O objetivo da campanha é buscar o apoio e a mobilização da sociedade civil para conscientizar governos e empresas acerca das melhores práticas globais de transparência e integridade no combate à corrupção, que geram injustiças e desigualdades sociais.

A partir da compilação das melhores práticas nacionais e internacionais e da colaboração de vários setores da sociedade brasileira, construiu-se o maior pacote anticorrupção já desenvolvido no mundo. Trata-se de uma plataforma de propostas de reforma legislativa, administrativa e institucional, com o objetivo de promover um debate público orientado às causas sistêmicas da corrupção e de oferecer soluções permanentes para o seu enfrentamento no longo prazo. Esta iniciativa culminou na criação de um pacote com 70 medidas, incluindo anteprojetos de lei, propostas de emenda à Constituição, projetos de resolução e outras normas voltadas ao controle da corrupção divididos em 12 blocos.

Serviço:

Local: Auditório Central da UNI-RN

Horário: 8:30 às 11h

Inscrições gratuitas e abertas ao público geral pelo site:

www.eventos.unirn.edu.br/sisuni/eventos

Sobre a Transparência Internacional

A Transparência Internacional está no Brasil com uma equipe de profissionais brasileiros que atua em colaboração com o Secretariado em Berlim e os demais países onde a organização está presente. Desde 2016, a organização possui no Brasil uma estrutura própria formada por uma equipe executiva e um Conselho Deliberativo.

ANA LUIZA ARANHA

Ana Luiza é bacharel e licenciada em Ciências Sociais pela Universidade Federal de Minas Gerais (UFMG), doutora e mestre em Ciência Política pela mesma Universidade e certificada em Gestão de Projetos pela Universidade da Colúmbia Britânica (Canadá).

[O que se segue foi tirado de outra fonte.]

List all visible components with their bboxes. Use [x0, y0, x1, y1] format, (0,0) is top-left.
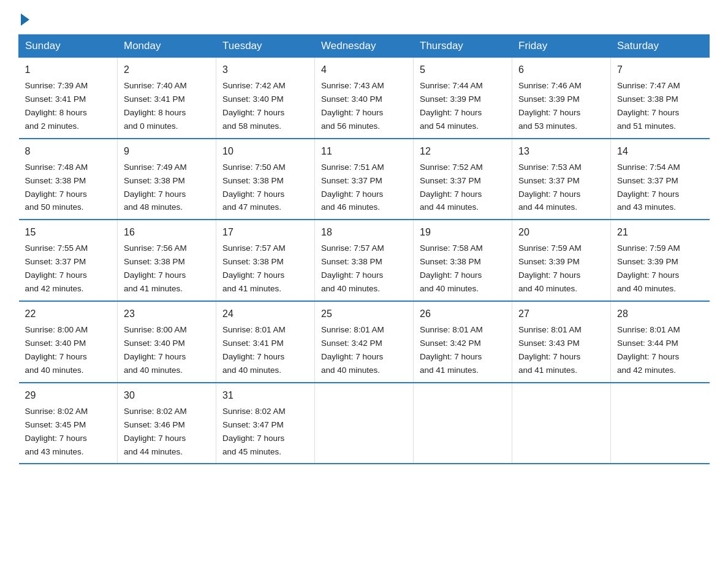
calendar-cell: 21Sunrise: 7:59 AMSunset: 3:39 PMDayligh…: [611, 220, 710, 301]
calendar-cell: [512, 383, 611, 464]
day-info: Sunrise: 7:56 AMSunset: 3:38 PMDaylight:…: [124, 243, 187, 293]
header-cell-thursday: Thursday: [414, 35, 512, 58]
day-number: 29: [25, 388, 112, 403]
calendar-cell: 22Sunrise: 8:00 AMSunset: 3:40 PMDayligh…: [19, 301, 118, 383]
calendar-table: SundayMondayTuesdayWednesdayThursdayFrid…: [18, 34, 710, 464]
day-number: 21: [617, 225, 703, 240]
calendar-row-week-3: 15Sunrise: 7:55 AMSunset: 3:37 PMDayligh…: [19, 220, 710, 301]
calendar-cell: 1Sunrise: 7:39 AMSunset: 3:41 PMDaylight…: [19, 58, 118, 139]
header-cell-tuesday: Tuesday: [216, 35, 315, 58]
day-info: Sunrise: 8:02 AMSunset: 3:46 PMDaylight:…: [124, 407, 187, 456]
calendar-cell: 31Sunrise: 8:02 AMSunset: 3:47 PMDayligh…: [216, 383, 315, 464]
day-number: 28: [617, 307, 703, 321]
calendar-cell: 3Sunrise: 7:42 AMSunset: 3:40 PMDaylight…: [216, 58, 315, 139]
day-number: 31: [222, 388, 308, 403]
calendar-cell: 15Sunrise: 7:55 AMSunset: 3:37 PMDayligh…: [19, 220, 118, 301]
calendar-cell: 29Sunrise: 8:02 AMSunset: 3:45 PMDayligh…: [19, 383, 118, 464]
day-number: 20: [518, 225, 604, 240]
calendar-row-week-4: 22Sunrise: 8:00 AMSunset: 3:40 PMDayligh…: [19, 301, 710, 383]
calendar-cell: [611, 383, 710, 464]
calendar-header: SundayMondayTuesdayWednesdayThursdayFrid…: [19, 35, 710, 58]
day-info: Sunrise: 7:46 AMSunset: 3:39 PMDaylight:…: [518, 81, 582, 131]
day-number: 6: [518, 63, 604, 77]
day-info: Sunrise: 7:43 AMSunset: 3:40 PMDaylight:…: [321, 81, 384, 131]
calendar-cell: 23Sunrise: 8:00 AMSunset: 3:40 PMDayligh…: [118, 301, 216, 383]
header-cell-saturday: Saturday: [611, 35, 710, 58]
day-info: Sunrise: 8:00 AMSunset: 3:40 PMDaylight:…: [25, 325, 88, 375]
day-info: Sunrise: 7:50 AMSunset: 3:38 PMDaylight:…: [222, 163, 286, 212]
day-info: Sunrise: 7:55 AMSunset: 3:37 PMDaylight:…: [25, 243, 88, 293]
day-number: 11: [321, 144, 407, 159]
calendar-cell: 2Sunrise: 7:40 AMSunset: 3:41 PMDaylight…: [118, 58, 216, 139]
header-cell-monday: Monday: [118, 35, 216, 58]
calendar-cell: 12Sunrise: 7:52 AMSunset: 3:37 PMDayligh…: [414, 139, 512, 220]
header-row: SundayMondayTuesdayWednesdayThursdayFrid…: [19, 35, 710, 58]
calendar-cell: 20Sunrise: 7:59 AMSunset: 3:39 PMDayligh…: [512, 220, 611, 301]
calendar-cell: 8Sunrise: 7:48 AMSunset: 3:38 PMDaylight…: [19, 139, 118, 220]
day-number: 10: [222, 144, 308, 159]
calendar-cell: 11Sunrise: 7:51 AMSunset: 3:37 PMDayligh…: [315, 139, 414, 220]
day-number: 25: [321, 307, 407, 321]
logo: [18, 12, 29, 23]
calendar-cell: 16Sunrise: 7:56 AMSunset: 3:38 PMDayligh…: [118, 220, 216, 301]
day-number: 3: [222, 63, 308, 77]
calendar-cell: 18Sunrise: 7:57 AMSunset: 3:38 PMDayligh…: [315, 220, 414, 301]
calendar-row-week-5: 29Sunrise: 8:02 AMSunset: 3:45 PMDayligh…: [19, 383, 710, 464]
day-info: Sunrise: 7:54 AMSunset: 3:37 PMDaylight:…: [617, 163, 680, 212]
day-number: 24: [222, 307, 308, 321]
day-number: 17: [222, 225, 308, 240]
day-info: Sunrise: 8:01 AMSunset: 3:41 PMDaylight:…: [222, 325, 286, 375]
calendar-cell: 28Sunrise: 8:01 AMSunset: 3:44 PMDayligh…: [611, 301, 710, 383]
day-info: Sunrise: 7:44 AMSunset: 3:39 PMDaylight:…: [420, 81, 483, 131]
day-info: Sunrise: 7:39 AMSunset: 3:41 PMDaylight:…: [25, 81, 88, 131]
day-number: 1: [25, 63, 112, 77]
calendar-cell: 7Sunrise: 7:47 AMSunset: 3:38 PMDaylight…: [611, 58, 710, 139]
calendar-cell: 6Sunrise: 7:46 AMSunset: 3:39 PMDaylight…: [512, 58, 611, 139]
logo-arrow-icon: [21, 13, 29, 26]
page-header: [18, 12, 710, 23]
calendar-cell: 24Sunrise: 8:01 AMSunset: 3:41 PMDayligh…: [216, 301, 315, 383]
day-info: Sunrise: 8:02 AMSunset: 3:45 PMDaylight:…: [25, 407, 88, 456]
day-info: Sunrise: 7:42 AMSunset: 3:40 PMDaylight:…: [222, 81, 286, 131]
day-info: Sunrise: 8:01 AMSunset: 3:44 PMDaylight:…: [617, 325, 680, 375]
day-number: 16: [124, 225, 210, 240]
calendar-body: 1Sunrise: 7:39 AMSunset: 3:41 PMDaylight…: [19, 58, 710, 464]
calendar-cell: 19Sunrise: 7:58 AMSunset: 3:38 PMDayligh…: [414, 220, 512, 301]
calendar-cell: 27Sunrise: 8:01 AMSunset: 3:43 PMDayligh…: [512, 301, 611, 383]
day-info: Sunrise: 7:59 AMSunset: 3:39 PMDaylight:…: [617, 243, 680, 293]
calendar-cell: 30Sunrise: 8:02 AMSunset: 3:46 PMDayligh…: [118, 383, 216, 464]
day-number: 8: [25, 144, 112, 159]
day-info: Sunrise: 7:59 AMSunset: 3:39 PMDaylight:…: [518, 243, 582, 293]
day-info: Sunrise: 7:57 AMSunset: 3:38 PMDaylight:…: [321, 243, 384, 293]
day-info: Sunrise: 7:51 AMSunset: 3:37 PMDaylight:…: [321, 163, 384, 212]
calendar-cell: 13Sunrise: 7:53 AMSunset: 3:37 PMDayligh…: [512, 139, 611, 220]
calendar-row-week-1: 1Sunrise: 7:39 AMSunset: 3:41 PMDaylight…: [19, 58, 710, 139]
day-number: 23: [124, 307, 210, 321]
calendar-cell: 14Sunrise: 7:54 AMSunset: 3:37 PMDayligh…: [611, 139, 710, 220]
header-cell-sunday: Sunday: [19, 35, 118, 58]
day-info: Sunrise: 7:52 AMSunset: 3:37 PMDaylight:…: [420, 163, 483, 212]
calendar-cell: [414, 383, 512, 464]
day-number: 26: [420, 307, 506, 321]
calendar-cell: 9Sunrise: 7:49 AMSunset: 3:38 PMDaylight…: [118, 139, 216, 220]
calendar-cell: 5Sunrise: 7:44 AMSunset: 3:39 PMDaylight…: [414, 58, 512, 139]
day-number: 15: [25, 225, 112, 240]
header-cell-friday: Friday: [512, 35, 611, 58]
calendar-cell: [315, 383, 414, 464]
day-number: 7: [617, 63, 703, 77]
day-info: Sunrise: 7:48 AMSunset: 3:38 PMDaylight:…: [25, 163, 88, 212]
day-number: 18: [321, 225, 407, 240]
day-info: Sunrise: 7:57 AMSunset: 3:38 PMDaylight:…: [222, 243, 286, 293]
day-info: Sunrise: 7:49 AMSunset: 3:38 PMDaylight:…: [124, 163, 187, 212]
day-info: Sunrise: 7:53 AMSunset: 3:37 PMDaylight:…: [518, 163, 582, 212]
calendar-cell: 25Sunrise: 8:01 AMSunset: 3:42 PMDayligh…: [315, 301, 414, 383]
day-info: Sunrise: 7:58 AMSunset: 3:38 PMDaylight:…: [420, 243, 483, 293]
calendar-cell: 10Sunrise: 7:50 AMSunset: 3:38 PMDayligh…: [216, 139, 315, 220]
day-info: Sunrise: 8:00 AMSunset: 3:40 PMDaylight:…: [124, 325, 187, 375]
calendar-cell: 26Sunrise: 8:01 AMSunset: 3:42 PMDayligh…: [414, 301, 512, 383]
day-number: 13: [518, 144, 604, 159]
day-info: Sunrise: 8:01 AMSunset: 3:43 PMDaylight:…: [518, 325, 582, 375]
day-number: 12: [420, 144, 506, 159]
day-number: 19: [420, 225, 506, 240]
calendar-cell: 4Sunrise: 7:43 AMSunset: 3:40 PMDaylight…: [315, 58, 414, 139]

É consultora do Centro de Conhecimento Anticorrupção da Transparência Internacional Brasil.

12 Blocos das medidas de combate à corrupção:

Bloco 1 – Sistemas, conselhos e diretrizes nacionais anticorrupção.

Bloco 2 –  Participação e controle social.

Bloco 3 – Prevenção da corrupção.

Bloco 4 – Medidas anticorrupção para eleições e partidos políticos.

Bloco 5 – Responsabilização de agentes públicos.

Bloco 6 – Investidura e independência de agentes públicos.

Bloco 7 –  Melhorias do controle interno e externo.

Bloco 8 –  Medidas anticorrupção no setor privado.

Bloco 9 – Investigação.

Bloco 10 – Aprimoramento da resposta do Estado à corrupção no âmbito penal e processual penal.

Bloco 11 –  Aprimoramento da resposta do Estado à corrupção no âmbito da improbidade administrativa.

Bloco 12 – Instrumentos de recuperação do dinheiro desviado.